2024-06-06 10:52:43  

Kementerian Luar Negeri Mesir dalam pernyataannya hari Rabu kemarin (5/6) mengumumkan, pada hari yang sama, Menlu Mesir Sameh Shoukry dan penjabat Menlu Iran Ali Bagheri Kani telah mengadakan pembicaraan telepon, kedua pihak sepakat berpendapat perlu terus berupaya mengembangkan hubungan bilateral, menyelesaikan semua masalah, serta meratakan jalan untuk memulihkan hubungan normal kedua negara.

Pernyataan tersebut juga mengatakan, kedua menlu tersebut terutama telah membahas normalisasi hubungan diplomatik dan situasi di Jalur Gaza. Kedua pihak sepakat untuk mengupayakan kepentingan rakyat kedua negara di atas dasar prinsip saling menghormati, rukun dan bersahabat, serta mendukung stabilitas kawasan.

Pernyataan tersebut juga mengatakan bahwa kedua pihak juga membahas mediasi yang sedang dilakukan oleh Mesir, Qatar dan Amerika demi tercapainya persetujuan gencatan senjata Israel-Hamas.

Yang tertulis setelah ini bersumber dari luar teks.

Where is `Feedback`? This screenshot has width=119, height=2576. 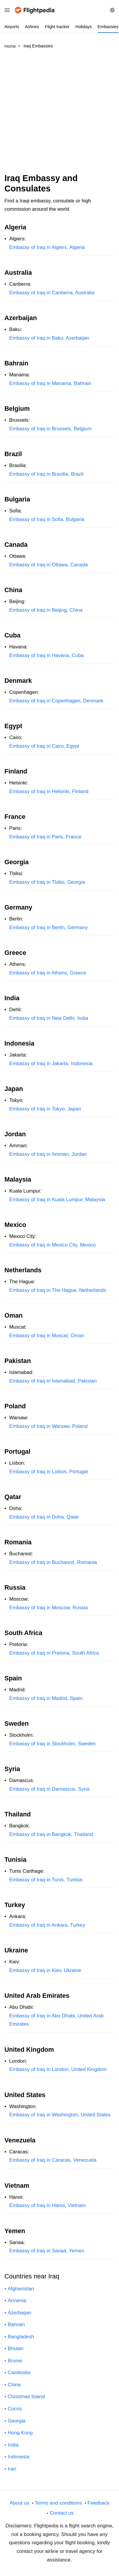
Feedback is located at coordinates (99, 2503). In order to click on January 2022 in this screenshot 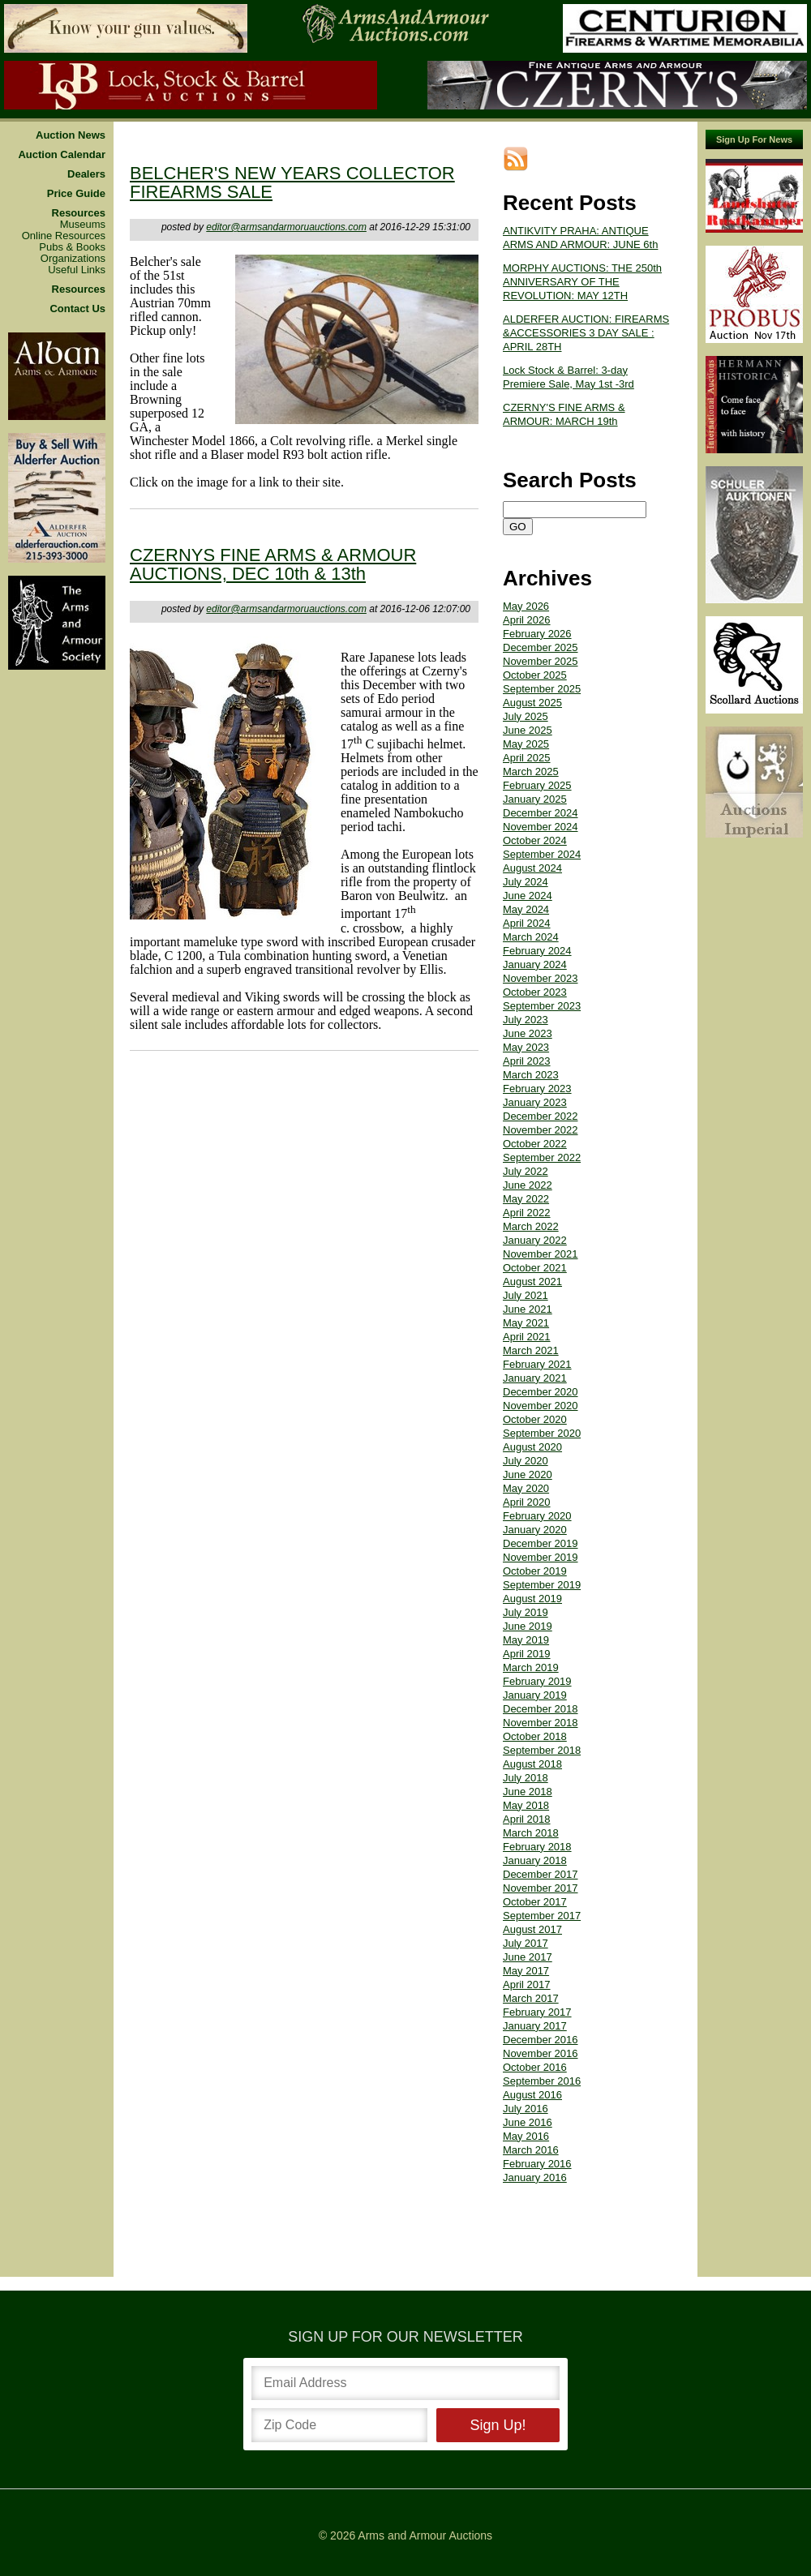, I will do `click(535, 1240)`.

Iran melancarkan revolusi Islam pada tahun 1979, dan menggulingkan Dinasti Pahlavi. Di tahun yang sama, Mesir dan Israel menandatangani perjanjian perdamaian, dan memberikan suaka politik kepada raja Iran yang berada dalam pengasingan, Iran kemudian mengumumkan memutuskan hubungan diplomatik dengan Mesir. Belakangan ini, hubungan antara kedua negara membaik. Di sela-sela KTT ke-15 Organisasi Kerja Sama Islam yang digelar pada bulan Mei lalu, Shoukry dan Almarhum Menlu Iran Abdollahian telah bertukar pendapat mengenai perbaikan hubungan bilateral.